By Roisin O’Donoghue
As the summer of 2017 came to an end I couldn’t help but realise a very big thing, I was going to be a fourth year. This both excited and terrified me, because while I am excited to be finished with essays, readings and exams I can’t help but feel that I am not ready for the real world.
I can still remember my first official day here at UL. I was in kind of a fluster with trying to find rooms and figure out my timetable and I don’t think I really managed to feel the excitement and the nerves that someone generally feels on their first day at university. However, apart from being a bit frazzled I was also immediately taken with the campus and all its features such as the Brown Thomas statue. As the week went on with classes and introductions I knew that I was going to really enjoy my time here.

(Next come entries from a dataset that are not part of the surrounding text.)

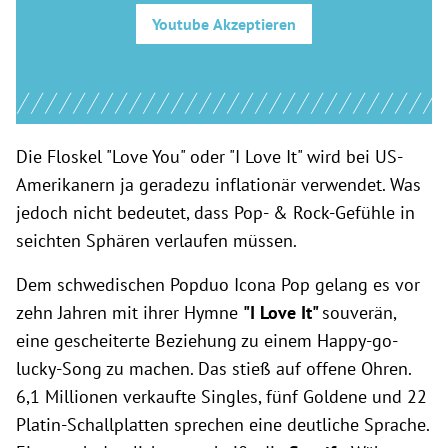
Youtube
Akzeptieren
Die Floskel "Love You" oder "I Love It" wird bei US-
Amerikanern ja geradezu inflationär verwendet. Was
jedoch nicht bedeutet, dass Pop- & Rock-Gefühle in
seichten Sphären verlaufen müssen.
Dem schwedischen Popduo Icona Pop gelang es vor
zehn Jahren mit ihrer Hymne
"I Love It"
souverän,
eine gescheiterte Beziehung zu einem Happy-go-
lucky-Song zu machen. Das stieß auf offene Ohren.
6,1 Millionen verkaufte Singles, fünf Goldene und 22
Platin-Schallplatten sprechen eine deutliche Sprache.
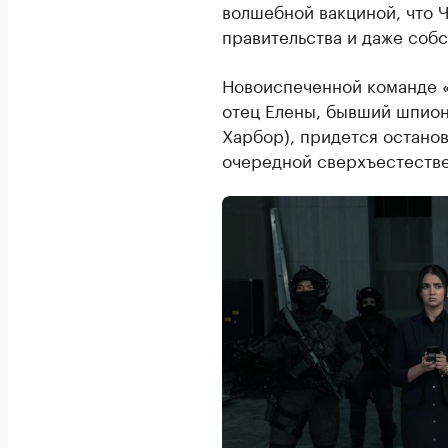
волшебной вакциной, что 
правительства и даже собс
Новоиспеченной команде «
отец Елены, бывший шпион
Харбор), придется останов
очередной сверхъестеств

As for my final year, what can I say except oh wow. I’ve made it. Through exams, co-op and Erasmus, I’m here. Every year since I began I always felt like things were starting to get serious which they were but they weren’t quite as serious as they are now. This is the year that will decide the rest of my life which is a terrifying thought and quite an extraordinary one. The realisation that this time next year I will no longer be a UL student but an adult living and working in the big wide world is difficult to process. To think that I won’t get lunch with my friends in Paddocks or go to International’s Night on a Friday or have a lecture in the labyrinth that is the main building, is really quite a shock to the system. It will hit me even harder when it finally happens and I know that while I’ll be relieved that its over I will miss it dearly.
As for the future, well I hope to do incredible things. I want to travel, establish a career, fall in love, and generally just continue to create myself as I have been doing for the past three years. I hope to be successful in as many aspects of life as I possibly can. Right now, I may not feel ready for it but I’m just going to take it one day at a time.